- Records from a data source -

- - -

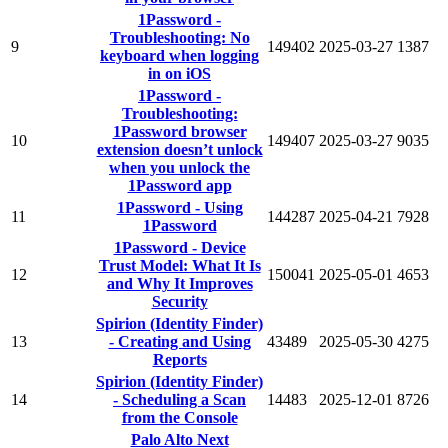
1Password -
Troubleshooting: No
9
149402
2025-03-27
1387
keyboard when logging
in on iOS
1Password -
Troubleshooting:
1Password browser
10
149407
2025-03-27
9035
extension doesn’t unlock
when you unlock the
1Password app
1Password - Using
11
144287
2025-04-21
7928
1Password
1Password - Device
Trust Model: What It Is
12
150041
2025-05-01
4653
and Why It Improves
Security
Spirion (Identity Finder)
13
- Creating and Using
43489
2025-05-30
4275
Reports
Spirion (Identity Finder)
14
- Scheduling a Scan
14483
2025-12-01
8726
from the Console
Palo Alto Next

- - -

- Your goal -
Reproduce each entry above word for word. Pictures are not part of the copy.

- Response to the exercise -
1Password -
Troubleshooting: No
9
149402
2025-03-27
1387
keyboard when logging
in on iOS
1Password -
Troubleshooting:
1Password browser
10
149407
2025-03-27
9035
extension doesn’t unlock
when you unlock the
1Password app
1Password - Using
11
144287
2025-04-21
7928
1Password
1Password - Device
Trust Model: What It Is
12
150041
2025-05-01
4653
and Why It Improves
Security
Spirion (Identity Finder)
13
- Creating and Using
43489
2025-05-30
4275
Reports
Spirion (Identity Finder)
14
- Scheduling a Scan
14483
2025-12-01
8726
from the Console
Palo Alto Next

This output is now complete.